Regardless of the decompression model or the decompression theory involved, the key to any dive table, including the algorithms used by computers, is that it is not exact. No table or computer can take into account differences in individuals (young, extremely fit Navy divers vs. over-50, overweight recreational divers) or, more importantly, variations in an individual from day to day. If you are tired, a little hung-over, and dehydrated, your individual risk of DCS on that day is greatly increased. The number of factors thought to affect susceptibility to DCS is large and no one really knows exactly how to account for them. Some computers take account of some of these variables, such as water temperature and workload, but no model can take into account all factors. It follows that any table or computer is not much more than an educated (albeit well-educated) guess. Although there have been significant changes in the tables over the years (such as the use of doppler data) and they way people are taught to dive (the addition of the safety stop, change in ascent rate from 60 fpm to 30 fpm, the deep stop), the tables were never anything more than a guideline. One of the most important things we teach in open-water classes is that staying within the tables or your computer's limits is no guarantee against DCS. Thus, the admonition to dive conservatively and to avoid going right out to the limits. Making intelligent decisions about diving requires an understanding of what the tables do and don't tell us. I think the key in responding to the OP's initial question is that the tables are not exact and never were. The tables and diving practices have been changed as we have learned more about decompression theory, but this should not give anyone a false sense of security.
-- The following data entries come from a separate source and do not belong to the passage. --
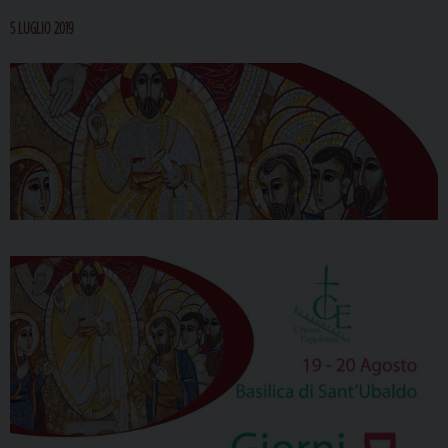
5 LUGLIO 2019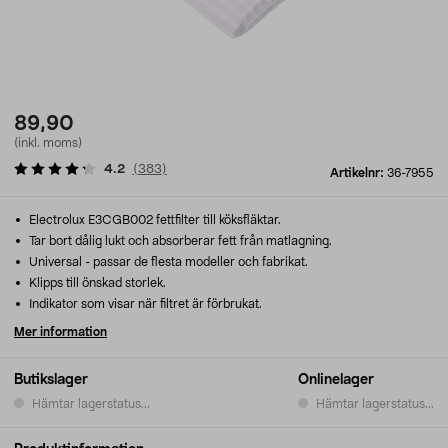
89,90
(inkl. moms)
4.2
(
383
)
Artikelnr:
36-7955
Electrolux E3CGB002 fettfilter till köksfläktar.
Tar bort dålig lukt och absorberar fett från matlagning.
Universal - passar de flesta modeller och fabrikat.
Klipps till önskad storlek.
Indikator som visar när filtret är förbrukat.
Mer information
Butikslager
Onlinelager
Hämtar lagerstatus...
Hämtar lagerstatus...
Our tables and practices are probably better now, but we still need to keep in mind that all of the tables and algorithms are approximations.
 
the rdp is still much more conservative than the navy tables and are set for less than perfect bodies but any thing other than normal conditions including water temp, pre and post dive exercise, smoking and most of all dehydration can cause you to get bent you can also take a hit for no reason so stay away from the limits if you can and know all the rules on your rdp not just some of them
 
Try to get away from the idea of a "no decompression dive", its a bit misleading. Every dive is a decompression dive, its just how we decompress that differs. The "no decompression dive" still requires the body to offgas as you ascend, but it is considered that as there is only a limited amount of absorbed gas in the body, it can be offgassed safely during the controled ascent to the surface. The ascent time is the "decompression stop" for that dive. Ascend too quick and the body does not have time to offgas safely and you can end up at the surface with an excess of gas in you tissues resulting in DCI.

Tables are produced with limits of gas that can be absorbed into the tissues, based on the speed at which this gas can be unloaded during an ascent at or below a given speed. Exceed this ascent rate and you invalidate the tables assumption as to tissue gas loading. The slower the ascent the safer you are, personally i try to keep my ascent below 6m/min (19 ft/min) at all stages of my ascent.